Surgical Outcomes and Prognostic Factors in Cervical Cancer: A 12 year, Single-center Experience
Objective: This study was conducted to evaluate the surgical outcomes of patients with early-stage cervical cancer and to identify clinicopathological factors that may predict a 5-year disease-free survival of patients who are treated with modified or radical hysterectomies and pelvic lymphadenectomy.
Methods: The record of 146 patients with early-stage invasive cervical carcinoma who had been treated at the HRH Princess Maha Chakri Sirindhorn Medical Center, in the period between January 2003 and December 2014 were retrospectively reviewed. Clinical and pathological variables that include age, wait time to surgery, stage of cancer, pelvic nodule status, lymphovascular space invasion, histology, depth of invasion, tumor grade, surgical margin status, parametrium involvement, and tumor size were recorded. The Kaplan-Meier statistical method was used for the calculation for the 5-year disease-free survival and the 5-year overall survival. The Log-rank test and Cox regression analysis were used to assess the significant factors relating to recurrence.

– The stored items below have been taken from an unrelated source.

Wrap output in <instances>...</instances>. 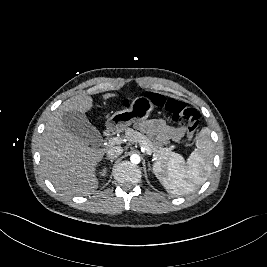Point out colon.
I'll use <instances>...</instances> for the list:
<instances>
[{"instance_id":"colon-1","label":"colon","mask_w":267,"mask_h":267,"mask_svg":"<svg viewBox=\"0 0 267 267\" xmlns=\"http://www.w3.org/2000/svg\"><path fill=\"white\" fill-rule=\"evenodd\" d=\"M151 101L155 106L161 107L169 112L174 121L184 124L187 140L191 141L193 139L200 121V115L195 108L179 100L166 98L158 94L152 95Z\"/></svg>"}]
</instances>
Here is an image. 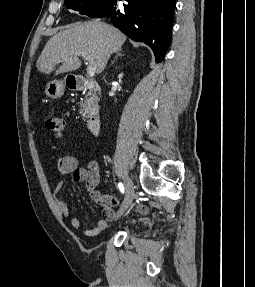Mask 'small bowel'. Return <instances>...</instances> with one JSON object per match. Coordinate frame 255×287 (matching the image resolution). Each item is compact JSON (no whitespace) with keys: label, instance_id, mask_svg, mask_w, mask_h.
<instances>
[{"label":"small bowel","instance_id":"c3829d8e","mask_svg":"<svg viewBox=\"0 0 255 287\" xmlns=\"http://www.w3.org/2000/svg\"><path fill=\"white\" fill-rule=\"evenodd\" d=\"M58 171L63 176H71L76 182L85 183L90 195L94 201H96L102 207V216L97 224L91 229L85 230L84 235L93 237L100 234L107 228V222L112 220L114 216V206L116 200L114 197L106 194H102L96 189L99 183V174L95 166H90L89 169H84L79 166L78 160L74 156H63L58 161ZM64 180H61L53 193L55 204L60 214L68 218L72 228L77 229L80 226V221L77 217L71 215L67 203L60 196V190L64 185ZM142 211H146L142 208Z\"/></svg>","mask_w":255,"mask_h":287}]
</instances>
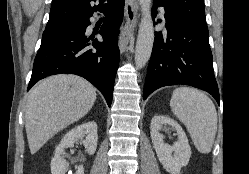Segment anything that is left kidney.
I'll use <instances>...</instances> for the list:
<instances>
[{"mask_svg":"<svg viewBox=\"0 0 249 174\" xmlns=\"http://www.w3.org/2000/svg\"><path fill=\"white\" fill-rule=\"evenodd\" d=\"M163 125H169L177 132L178 140L171 146L164 143V136L160 133ZM150 134L153 148L163 168L170 174H180L191 156V148L182 127L173 119L165 115H156L150 124Z\"/></svg>","mask_w":249,"mask_h":174,"instance_id":"left-kidney-1","label":"left kidney"}]
</instances>
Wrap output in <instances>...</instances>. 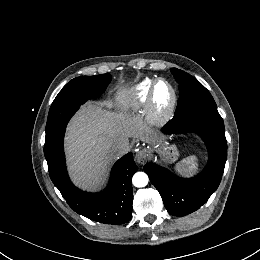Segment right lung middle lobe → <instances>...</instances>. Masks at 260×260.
I'll list each match as a JSON object with an SVG mask.
<instances>
[{"label": "right lung middle lobe", "instance_id": "dd1d6c3e", "mask_svg": "<svg viewBox=\"0 0 260 260\" xmlns=\"http://www.w3.org/2000/svg\"><path fill=\"white\" fill-rule=\"evenodd\" d=\"M111 81L110 74L81 76L71 80L53 101L46 125V139L52 140L86 100L100 96Z\"/></svg>", "mask_w": 260, "mask_h": 260}]
</instances>
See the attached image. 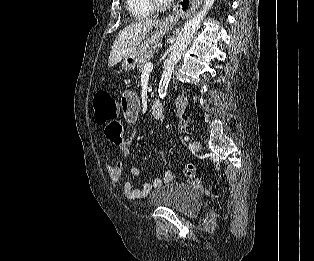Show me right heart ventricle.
Wrapping results in <instances>:
<instances>
[{"mask_svg": "<svg viewBox=\"0 0 314 261\" xmlns=\"http://www.w3.org/2000/svg\"><path fill=\"white\" fill-rule=\"evenodd\" d=\"M126 6L130 15L136 19L149 18L155 12L149 0H126Z\"/></svg>", "mask_w": 314, "mask_h": 261, "instance_id": "1", "label": "right heart ventricle"}]
</instances>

Result: A Large population in this study was in Stage IB1 (62%). The most common histology obtained was of squamous cell carcinoma (68%). Approximately 77% of the patients underwent either a modified or radical hysterectomy and 25% had received adjuvant treatment. The median time of patient follows up was 60 months. The estimated 5-year disease-free survival of the patients with early-stage cervical cancer was 84%. Recurrent disease occurred in 14% of the patients and the majority of these (71%) were localized metastases. Stage, nodular status and tumor size were significant as poor prognostic factors resulting from the univariate analysis study. However, there were no statistically significant associations between these factors and the 5-year DFS on multivariable analysis.
Conclusion: Early stage cervical cancer patients treated at our institute had favorable outcomes. The significant prognostic factors for disease-free survival were the stage, nodular status, and tumor size.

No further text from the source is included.